Saved data entries:
◇ ◇ ◇ ◇ ◇

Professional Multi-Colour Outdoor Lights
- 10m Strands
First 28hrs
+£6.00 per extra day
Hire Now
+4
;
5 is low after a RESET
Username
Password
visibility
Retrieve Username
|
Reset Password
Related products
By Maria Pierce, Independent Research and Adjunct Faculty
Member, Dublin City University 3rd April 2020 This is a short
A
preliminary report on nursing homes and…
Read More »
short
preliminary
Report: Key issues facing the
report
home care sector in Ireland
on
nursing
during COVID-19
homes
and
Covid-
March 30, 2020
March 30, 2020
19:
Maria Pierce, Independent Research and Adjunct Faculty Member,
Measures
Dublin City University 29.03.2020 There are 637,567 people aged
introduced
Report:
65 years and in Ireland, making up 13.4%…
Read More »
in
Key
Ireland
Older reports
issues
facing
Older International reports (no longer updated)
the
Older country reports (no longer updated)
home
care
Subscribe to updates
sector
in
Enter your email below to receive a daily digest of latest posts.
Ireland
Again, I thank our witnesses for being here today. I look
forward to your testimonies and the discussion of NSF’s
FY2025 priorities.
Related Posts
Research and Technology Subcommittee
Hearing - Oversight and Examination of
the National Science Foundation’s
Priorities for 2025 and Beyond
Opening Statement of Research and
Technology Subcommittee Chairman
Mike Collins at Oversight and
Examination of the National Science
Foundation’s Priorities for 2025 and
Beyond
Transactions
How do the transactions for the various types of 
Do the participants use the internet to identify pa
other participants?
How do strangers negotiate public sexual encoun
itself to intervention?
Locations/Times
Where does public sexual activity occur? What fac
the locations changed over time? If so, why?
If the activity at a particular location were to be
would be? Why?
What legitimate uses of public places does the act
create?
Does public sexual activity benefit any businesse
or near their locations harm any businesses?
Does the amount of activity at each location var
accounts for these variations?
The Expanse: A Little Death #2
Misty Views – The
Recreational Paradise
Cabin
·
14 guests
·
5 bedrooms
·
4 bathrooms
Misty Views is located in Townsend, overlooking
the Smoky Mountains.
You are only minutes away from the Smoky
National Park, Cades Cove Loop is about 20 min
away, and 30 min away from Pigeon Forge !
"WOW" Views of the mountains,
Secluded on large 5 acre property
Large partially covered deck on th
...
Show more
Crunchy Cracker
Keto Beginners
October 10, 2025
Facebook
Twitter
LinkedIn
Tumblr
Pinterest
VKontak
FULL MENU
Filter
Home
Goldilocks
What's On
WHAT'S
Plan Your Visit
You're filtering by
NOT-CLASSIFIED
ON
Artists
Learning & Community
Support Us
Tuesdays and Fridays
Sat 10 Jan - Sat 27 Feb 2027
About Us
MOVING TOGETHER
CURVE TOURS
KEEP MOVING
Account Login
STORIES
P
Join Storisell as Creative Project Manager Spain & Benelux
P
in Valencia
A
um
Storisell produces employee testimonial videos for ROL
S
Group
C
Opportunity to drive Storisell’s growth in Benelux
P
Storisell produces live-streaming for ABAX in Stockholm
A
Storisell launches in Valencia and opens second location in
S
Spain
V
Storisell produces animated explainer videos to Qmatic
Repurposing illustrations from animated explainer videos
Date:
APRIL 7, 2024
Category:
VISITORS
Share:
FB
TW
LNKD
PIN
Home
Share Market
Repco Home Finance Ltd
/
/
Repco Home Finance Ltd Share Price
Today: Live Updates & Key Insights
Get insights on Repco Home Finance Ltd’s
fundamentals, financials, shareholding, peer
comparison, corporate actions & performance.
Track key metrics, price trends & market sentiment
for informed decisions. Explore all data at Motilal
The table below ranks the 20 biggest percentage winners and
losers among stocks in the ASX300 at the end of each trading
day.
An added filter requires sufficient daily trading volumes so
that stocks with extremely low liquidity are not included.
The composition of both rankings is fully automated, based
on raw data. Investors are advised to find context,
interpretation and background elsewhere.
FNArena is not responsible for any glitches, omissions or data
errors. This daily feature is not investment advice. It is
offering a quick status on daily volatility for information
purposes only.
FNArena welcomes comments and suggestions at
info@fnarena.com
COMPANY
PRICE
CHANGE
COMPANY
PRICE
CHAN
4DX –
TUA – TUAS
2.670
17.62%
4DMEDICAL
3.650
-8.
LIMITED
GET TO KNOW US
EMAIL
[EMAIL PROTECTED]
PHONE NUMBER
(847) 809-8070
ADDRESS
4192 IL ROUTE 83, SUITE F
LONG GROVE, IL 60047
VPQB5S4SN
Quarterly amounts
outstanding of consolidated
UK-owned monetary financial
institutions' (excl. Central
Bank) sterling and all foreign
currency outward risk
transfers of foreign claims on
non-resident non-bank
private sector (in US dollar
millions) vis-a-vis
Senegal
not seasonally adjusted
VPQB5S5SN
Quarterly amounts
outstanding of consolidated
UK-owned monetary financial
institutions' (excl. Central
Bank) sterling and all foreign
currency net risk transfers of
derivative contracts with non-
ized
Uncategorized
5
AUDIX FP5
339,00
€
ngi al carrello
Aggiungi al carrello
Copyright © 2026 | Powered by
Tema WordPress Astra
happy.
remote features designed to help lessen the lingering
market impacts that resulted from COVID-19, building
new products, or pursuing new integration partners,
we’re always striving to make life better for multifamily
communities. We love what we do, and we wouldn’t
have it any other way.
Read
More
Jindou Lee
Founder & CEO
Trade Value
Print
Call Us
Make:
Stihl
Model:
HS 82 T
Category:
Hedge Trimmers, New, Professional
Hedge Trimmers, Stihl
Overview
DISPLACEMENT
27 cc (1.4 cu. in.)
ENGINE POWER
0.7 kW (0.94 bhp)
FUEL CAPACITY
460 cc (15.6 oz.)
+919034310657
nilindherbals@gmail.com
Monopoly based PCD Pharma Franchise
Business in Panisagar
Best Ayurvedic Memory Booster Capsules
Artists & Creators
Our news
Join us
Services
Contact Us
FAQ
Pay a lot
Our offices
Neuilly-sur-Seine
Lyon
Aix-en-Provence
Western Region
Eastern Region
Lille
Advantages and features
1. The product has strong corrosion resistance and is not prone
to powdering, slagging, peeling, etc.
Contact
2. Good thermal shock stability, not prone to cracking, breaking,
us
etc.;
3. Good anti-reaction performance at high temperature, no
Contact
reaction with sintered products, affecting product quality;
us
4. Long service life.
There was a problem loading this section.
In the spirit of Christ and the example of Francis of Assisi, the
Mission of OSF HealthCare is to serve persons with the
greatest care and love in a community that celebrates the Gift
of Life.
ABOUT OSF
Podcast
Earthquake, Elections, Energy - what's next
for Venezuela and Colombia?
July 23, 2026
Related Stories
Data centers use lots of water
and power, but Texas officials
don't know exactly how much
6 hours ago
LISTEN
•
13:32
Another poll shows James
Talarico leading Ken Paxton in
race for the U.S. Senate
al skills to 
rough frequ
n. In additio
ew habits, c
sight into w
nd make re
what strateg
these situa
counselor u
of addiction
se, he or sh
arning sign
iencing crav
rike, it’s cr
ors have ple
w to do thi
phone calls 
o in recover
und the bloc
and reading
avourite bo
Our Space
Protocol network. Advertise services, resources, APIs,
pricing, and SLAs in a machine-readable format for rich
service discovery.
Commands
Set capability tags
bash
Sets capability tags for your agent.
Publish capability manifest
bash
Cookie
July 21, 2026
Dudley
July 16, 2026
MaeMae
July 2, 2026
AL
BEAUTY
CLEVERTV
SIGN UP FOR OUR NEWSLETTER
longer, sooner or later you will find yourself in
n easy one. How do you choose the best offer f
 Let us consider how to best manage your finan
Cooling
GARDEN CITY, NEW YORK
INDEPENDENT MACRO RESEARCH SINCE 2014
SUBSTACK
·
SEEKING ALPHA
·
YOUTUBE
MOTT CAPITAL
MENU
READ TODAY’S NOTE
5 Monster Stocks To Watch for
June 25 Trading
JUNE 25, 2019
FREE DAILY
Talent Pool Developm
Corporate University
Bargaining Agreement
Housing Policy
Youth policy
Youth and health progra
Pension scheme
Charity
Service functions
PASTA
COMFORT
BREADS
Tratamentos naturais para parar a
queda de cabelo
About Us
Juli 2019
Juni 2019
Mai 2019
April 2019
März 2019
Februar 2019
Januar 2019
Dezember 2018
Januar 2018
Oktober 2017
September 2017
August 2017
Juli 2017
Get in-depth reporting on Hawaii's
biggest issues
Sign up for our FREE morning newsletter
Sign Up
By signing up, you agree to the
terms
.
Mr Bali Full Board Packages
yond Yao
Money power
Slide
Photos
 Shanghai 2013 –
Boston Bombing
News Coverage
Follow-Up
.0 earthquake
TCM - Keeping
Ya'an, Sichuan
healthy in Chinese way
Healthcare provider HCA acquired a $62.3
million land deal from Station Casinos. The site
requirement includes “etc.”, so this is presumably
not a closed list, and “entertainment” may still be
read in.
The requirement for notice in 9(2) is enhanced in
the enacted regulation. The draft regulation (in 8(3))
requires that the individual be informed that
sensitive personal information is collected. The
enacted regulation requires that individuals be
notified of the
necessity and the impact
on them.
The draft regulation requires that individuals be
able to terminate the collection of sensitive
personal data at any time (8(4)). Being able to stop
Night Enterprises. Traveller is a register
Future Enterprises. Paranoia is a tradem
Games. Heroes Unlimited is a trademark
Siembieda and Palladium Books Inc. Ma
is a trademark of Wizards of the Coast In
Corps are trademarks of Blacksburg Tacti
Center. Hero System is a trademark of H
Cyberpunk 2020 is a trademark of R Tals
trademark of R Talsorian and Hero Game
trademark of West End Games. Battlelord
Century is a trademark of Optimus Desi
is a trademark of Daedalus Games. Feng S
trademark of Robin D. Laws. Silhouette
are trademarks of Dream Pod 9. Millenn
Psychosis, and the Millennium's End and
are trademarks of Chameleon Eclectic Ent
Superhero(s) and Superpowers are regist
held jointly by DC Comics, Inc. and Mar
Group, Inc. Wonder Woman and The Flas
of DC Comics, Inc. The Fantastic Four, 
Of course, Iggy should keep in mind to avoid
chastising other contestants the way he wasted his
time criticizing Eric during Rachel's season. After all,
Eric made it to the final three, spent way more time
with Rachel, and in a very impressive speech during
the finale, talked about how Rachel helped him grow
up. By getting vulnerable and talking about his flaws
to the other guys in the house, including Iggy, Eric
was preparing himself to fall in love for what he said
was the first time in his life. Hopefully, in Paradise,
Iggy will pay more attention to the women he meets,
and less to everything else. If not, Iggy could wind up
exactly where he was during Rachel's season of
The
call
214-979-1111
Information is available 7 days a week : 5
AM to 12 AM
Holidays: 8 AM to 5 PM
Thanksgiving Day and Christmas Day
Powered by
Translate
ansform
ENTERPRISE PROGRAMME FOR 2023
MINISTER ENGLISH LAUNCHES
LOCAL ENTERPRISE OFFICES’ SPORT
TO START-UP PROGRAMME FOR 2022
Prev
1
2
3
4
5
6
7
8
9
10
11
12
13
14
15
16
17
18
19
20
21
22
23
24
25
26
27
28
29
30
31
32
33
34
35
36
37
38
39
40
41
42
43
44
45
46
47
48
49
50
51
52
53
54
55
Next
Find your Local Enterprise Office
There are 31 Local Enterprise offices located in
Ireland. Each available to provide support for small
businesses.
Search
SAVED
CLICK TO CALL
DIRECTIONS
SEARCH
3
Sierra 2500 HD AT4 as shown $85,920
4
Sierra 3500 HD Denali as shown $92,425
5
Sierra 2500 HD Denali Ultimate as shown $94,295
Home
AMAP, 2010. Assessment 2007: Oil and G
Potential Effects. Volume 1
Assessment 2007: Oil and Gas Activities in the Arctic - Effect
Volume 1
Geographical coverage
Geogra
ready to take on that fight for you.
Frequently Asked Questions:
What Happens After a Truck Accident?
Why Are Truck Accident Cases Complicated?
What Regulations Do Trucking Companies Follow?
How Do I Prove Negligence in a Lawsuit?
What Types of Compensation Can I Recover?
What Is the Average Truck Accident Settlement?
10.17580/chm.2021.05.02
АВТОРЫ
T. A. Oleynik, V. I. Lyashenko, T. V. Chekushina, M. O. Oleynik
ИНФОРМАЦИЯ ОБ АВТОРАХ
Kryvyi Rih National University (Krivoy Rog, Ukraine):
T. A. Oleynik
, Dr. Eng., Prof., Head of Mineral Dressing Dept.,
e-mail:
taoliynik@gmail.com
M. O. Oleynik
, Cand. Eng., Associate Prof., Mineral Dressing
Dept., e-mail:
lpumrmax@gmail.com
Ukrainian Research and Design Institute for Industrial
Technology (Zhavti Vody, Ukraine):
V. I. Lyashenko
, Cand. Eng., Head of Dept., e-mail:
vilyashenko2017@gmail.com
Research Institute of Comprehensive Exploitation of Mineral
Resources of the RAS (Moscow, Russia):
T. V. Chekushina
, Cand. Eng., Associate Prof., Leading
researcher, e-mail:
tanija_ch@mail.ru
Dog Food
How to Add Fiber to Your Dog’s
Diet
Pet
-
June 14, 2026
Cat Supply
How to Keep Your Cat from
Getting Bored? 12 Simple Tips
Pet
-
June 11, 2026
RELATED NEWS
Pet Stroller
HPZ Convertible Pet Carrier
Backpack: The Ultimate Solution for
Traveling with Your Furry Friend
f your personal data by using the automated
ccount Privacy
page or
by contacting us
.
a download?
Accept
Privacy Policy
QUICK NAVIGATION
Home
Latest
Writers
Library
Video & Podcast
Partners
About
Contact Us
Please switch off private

◇ ◇ ◇ ◇ ◇

Goal of the exercise:
Repeat the entries above verbatim, but only from the line that has "Misty Views is" down to the line that has "Crunchy Cracker", inclusive.

Task result:
Misty Views is located in Townsend, overlooking
the Smoky Mountains.
You are only minutes away from the Smoky
National Park, Cades Cove Loop is about 20 min
away, and 30 min away from Pigeon Forge !
"WOW" Views of the mountains,
Secluded on large 5 acre property
Large partially covered deck on th
...
Show more
Crunchy Cracker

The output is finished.